At 400 mg/kg these findings were more severe and associated with increased post-implantation losses (mainly as a consequence of increased early resorptions). At this dose level only and in such a context, developmental delays (reduced affecting fetal body weight and ossification associated) and malformations (mainly of the brain, skull, head and axial skeleton) were recorded.
Executive summary:

The objective of this prenatal development toxicity study (2013) was to evaluate the potential toxic effects of the test item, Paramethoxyphenol, on the pregnant female and on embryonic and fetal development following daily oral administration (gavage) to pregnant female rats from implantation to the day prior to the scheduled hysterectomy (day 6 to day 20 post-coitum (p.c.), inclusive).

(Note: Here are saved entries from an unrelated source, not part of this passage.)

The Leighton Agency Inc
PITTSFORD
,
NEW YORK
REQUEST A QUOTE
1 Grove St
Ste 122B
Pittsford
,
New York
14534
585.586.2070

Three groups of 24 time-mated Sprague-Dawley rats were administered the test item, Paramethoxyphenol, once daily from day 6 to day 20 p.c., by gavage at dosages of 100, 200 or 400 mg/kg/day. An additional group of 24 time-mated females received the vehicle, drinking water treated by reverse osmosis, under the same experimental conditions and acted as the control group. A dose volume of 12 mL/kg/day was used.

The animals were checked daily for mortality and clinical signs. Body weight and food consumption were recordedat designated intervals. On day 21 p.c., females were sacrificed and submitted to a macroscopic post-mortem examination. Hysterectomy was performed and the numbers of corpora lutea, implantation sites, early and late resorptions, and live and dead fetuses were recorded. The fetuses were weighed, sexed and examined for external, soft tissue and/or skeletal (bones + cartilage) abnormalities.

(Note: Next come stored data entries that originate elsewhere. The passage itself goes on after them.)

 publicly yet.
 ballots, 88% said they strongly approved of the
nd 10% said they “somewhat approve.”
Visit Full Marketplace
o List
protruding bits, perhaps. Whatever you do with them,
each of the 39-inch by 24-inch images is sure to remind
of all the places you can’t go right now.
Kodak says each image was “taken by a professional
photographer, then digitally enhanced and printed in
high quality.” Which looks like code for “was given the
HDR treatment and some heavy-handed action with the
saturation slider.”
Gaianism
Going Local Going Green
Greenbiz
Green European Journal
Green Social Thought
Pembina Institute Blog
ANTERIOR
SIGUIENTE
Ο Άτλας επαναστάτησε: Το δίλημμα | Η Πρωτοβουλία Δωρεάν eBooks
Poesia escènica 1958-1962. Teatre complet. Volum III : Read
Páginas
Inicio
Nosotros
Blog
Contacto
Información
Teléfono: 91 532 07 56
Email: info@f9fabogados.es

Up to 200 mg/kg/day, the test item elicited no developmental toxicity in a context of moderate to marked maternal toxicity as demonstrated by adverse clinical signs (hypoactivity, locomotory difficulties and sedation)and, decreased mean body weight, mean body weight change and/or mean food consumption.

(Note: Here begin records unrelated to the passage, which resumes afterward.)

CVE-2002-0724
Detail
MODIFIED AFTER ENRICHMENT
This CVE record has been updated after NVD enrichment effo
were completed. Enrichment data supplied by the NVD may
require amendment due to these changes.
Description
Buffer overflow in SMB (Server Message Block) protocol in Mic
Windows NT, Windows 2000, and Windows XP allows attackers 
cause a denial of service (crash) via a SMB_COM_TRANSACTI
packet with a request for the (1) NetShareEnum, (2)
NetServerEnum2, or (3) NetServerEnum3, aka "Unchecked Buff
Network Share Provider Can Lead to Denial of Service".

At 400 mg/kg these findings were more severe and associated with increased post-implantation losses (mainly as a consequence of increased early resorptions). At this dose level only and in such a context, developmental delays (reduced affecting fetal body weight and ossification associated) and malformations (mainly of the brain, skull, head and axial skeleton) were recorded.

 

On the basis of the results obtained in this study:

.         the No Observed Adverse Effect Level (NOAEL) for maternal parameters was considered to be 100 mg/kg/day based on adverse clinical signs (hypoactivity, locomotory difficulties and sedation) and, decreased mean body weight, mean body weight change and/or mean food consumption from 200 mg/kg/day and increased post-implantation losses (mainly as a consequence of increased early resorptions) at 400 mg/kg/day,

.         the NOAEL for embryo-fetal development was considered to be 200 mg/kg/day, based on increases in variations (external and skeletal) and malformations (external, soft tissues and skeletal) at 400 mg/kg/day in a context of marked maternal toxicity.